Package 

Interface ScoringFilter

  • All Implemented Interfaces:
    ai.platon.pulsar.common.config.Parameterized

    
    public interface ScoringFilter
     implements Parameterized
                        

    A contract defining behavior of scoring plugins.

    A scoring filter will manipulate scoring variables in CrawlDatum and in resulting search indexes. Filters can be chained in a specific order, to provide multi-stage scoring adjustments.

    • Method Summary

      Modifier and Type Method Description
      Unit injectedScore(WebPage page) Set an initial score for newly injected pages.
      Unit initialScore(WebPage page) Set an initial score for newly discovered pages.
      ScoreVector generatorSortValue(WebPage page, ScoreVector initSort) This method prepares a sort value for the purpose of sorting and selecting top N scoring pages during fetchlist generation.
      Unit distributeScoreToOutlinks(WebPage page, WebGraph graph, Collection<WebEdge> outgoingEdges, Integer allCount) Distribute score value from the current page to all its outlinked pages.
      Unit updateScore(WebPage page, WebGraph graph, Collection<WebEdge> incomingEdges) This method calculates a new score during table update, based on the values contributed by inlinked pages.
      Unit updateContentScore(WebPage page)
      Float indexerScore(String url, IndexDocument doc, WebPage page, Float initScore) This method calculates a Lucene document boost.
      • Methods inherited from class ai.platon.pulsar.crawl.scoring.ScoringFilter

        getParams
      • Methods inherited from class java.lang.Object

        clone, equals, finalize, getClass, hashCode, notify, notifyAll, toString, wait, wait, wait
    • Method Detail

      • injectedScore

         Unit injectedScore(WebPage page)

        Set an initial score for newly injected pages.
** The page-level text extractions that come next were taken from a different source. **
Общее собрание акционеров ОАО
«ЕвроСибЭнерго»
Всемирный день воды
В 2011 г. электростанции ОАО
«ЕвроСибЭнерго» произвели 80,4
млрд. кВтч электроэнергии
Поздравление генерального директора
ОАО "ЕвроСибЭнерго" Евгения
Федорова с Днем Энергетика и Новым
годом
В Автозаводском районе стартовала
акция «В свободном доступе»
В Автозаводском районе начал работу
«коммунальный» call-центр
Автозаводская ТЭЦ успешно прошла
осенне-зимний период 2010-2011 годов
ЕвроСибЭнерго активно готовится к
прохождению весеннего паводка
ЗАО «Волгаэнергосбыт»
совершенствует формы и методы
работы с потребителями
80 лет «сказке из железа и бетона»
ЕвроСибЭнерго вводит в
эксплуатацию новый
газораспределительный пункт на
Note: newly injected pages may have no inlinks, so filter implementations may wish to set this score to a non-zero value, to give newly injected pages some initial credit.

        Parameters:
        page - new page.
      • initialScore

         Unit initialScore(WebPage page)

        Set an initial score for newly discovered pages. Note: newly discovered pages have at least one inlink with its score contribution, so filter implementations may choose to set initial score to zero (unknown value), and then the inlink score contribution will set the "real" value of the new page.

        Parameters:
        page - page row.
      • generatorSortValue

         ScoreVector generatorSortValue(WebPage page, ScoreVector initSort)
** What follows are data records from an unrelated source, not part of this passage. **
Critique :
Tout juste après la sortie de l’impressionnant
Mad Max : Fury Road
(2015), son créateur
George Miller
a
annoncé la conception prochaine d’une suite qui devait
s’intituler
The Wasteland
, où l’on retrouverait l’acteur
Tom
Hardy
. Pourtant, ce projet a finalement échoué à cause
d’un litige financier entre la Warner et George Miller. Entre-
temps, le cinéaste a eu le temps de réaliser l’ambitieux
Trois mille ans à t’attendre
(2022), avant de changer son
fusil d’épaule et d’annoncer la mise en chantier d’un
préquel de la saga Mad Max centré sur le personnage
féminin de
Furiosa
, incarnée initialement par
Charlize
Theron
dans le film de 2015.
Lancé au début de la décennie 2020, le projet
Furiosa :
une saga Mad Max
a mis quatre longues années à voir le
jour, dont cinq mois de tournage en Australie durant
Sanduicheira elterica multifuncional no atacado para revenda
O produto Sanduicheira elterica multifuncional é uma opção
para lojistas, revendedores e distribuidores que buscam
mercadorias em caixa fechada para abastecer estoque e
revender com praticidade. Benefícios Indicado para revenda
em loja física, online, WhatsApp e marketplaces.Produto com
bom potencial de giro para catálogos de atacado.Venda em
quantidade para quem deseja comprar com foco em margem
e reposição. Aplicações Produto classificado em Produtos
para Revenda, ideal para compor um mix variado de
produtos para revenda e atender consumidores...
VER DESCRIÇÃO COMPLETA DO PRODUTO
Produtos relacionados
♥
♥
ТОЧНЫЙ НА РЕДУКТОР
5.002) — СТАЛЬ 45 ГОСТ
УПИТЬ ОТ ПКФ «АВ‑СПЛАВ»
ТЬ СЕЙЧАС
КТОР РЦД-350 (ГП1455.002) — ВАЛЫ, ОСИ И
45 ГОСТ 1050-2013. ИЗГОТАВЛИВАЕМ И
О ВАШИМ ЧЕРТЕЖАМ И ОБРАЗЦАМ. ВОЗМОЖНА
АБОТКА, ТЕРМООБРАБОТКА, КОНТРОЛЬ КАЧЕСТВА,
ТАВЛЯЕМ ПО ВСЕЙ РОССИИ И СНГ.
        This method prepares a sort value for the purpose of sorting and selecting top N scoring pages during fetchlist generation.

        Parameters:
        page - page row.
        initSort - initial sort value, or a value from previous filters in chain
      • distributeScoreToOutlinks

         Unit distributeScoreToOutlinks(WebPage page, WebGraph graph, Collection<WebEdge> outgoingEdges, Integer allCount)

        Distribute score value from the current page to all its outlinked pages.

        Parameters:
        page - page row
        allCount - number of all collected outlinks from the source page
      • updateScore

         Unit updateScore(WebPage page, WebGraph graph, Collection<WebEdge> incomingEdges)
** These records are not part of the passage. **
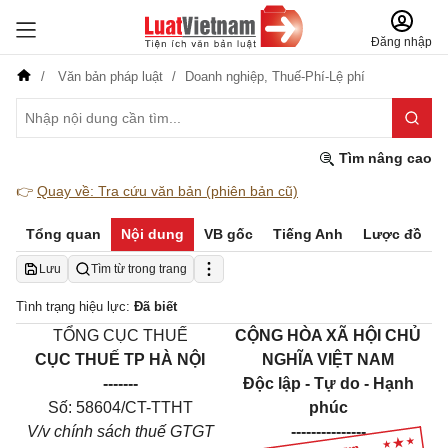
Đăng nhập
Văn bản pháp luật
Doanh nghiệp,
Thuế-Phí-Lệ phí
Tìm nâng cao
👉
Quay về: Tra cứu văn bản (phiên bản cũ)
Tổng quan
Nội dung
VB gốc
Tiếng Anh
Lược đồ
Lưu
Tìm từ trong trang
Tình trạng hiệu lực:
Đã biết
TỔNG CỤC THUẾ
CỘNG HÒA XÃ HỘI CHỦ
CỤC THUẾ TP HÀ NỘI
NGHĨA VIỆT NAM
-------
Độc lập - Tự do - Hạnh
Số:
58604/
CT-TTHT
phúc
V/v chính sách thuế GTGT
---------------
        This method calculates a new score during table update, based on the values contributed by inlinked pages.

        Parameters:
        page - page row
      • indexerScore

         Float indexerScore(String url, IndexDocument doc, WebPage page, Float initScore)

        This method calculates a Lucene document boost.

        Parameters:
        url - url of the page
        doc - document.
        page - page row
        initScore - initial boost value for the Lucene document.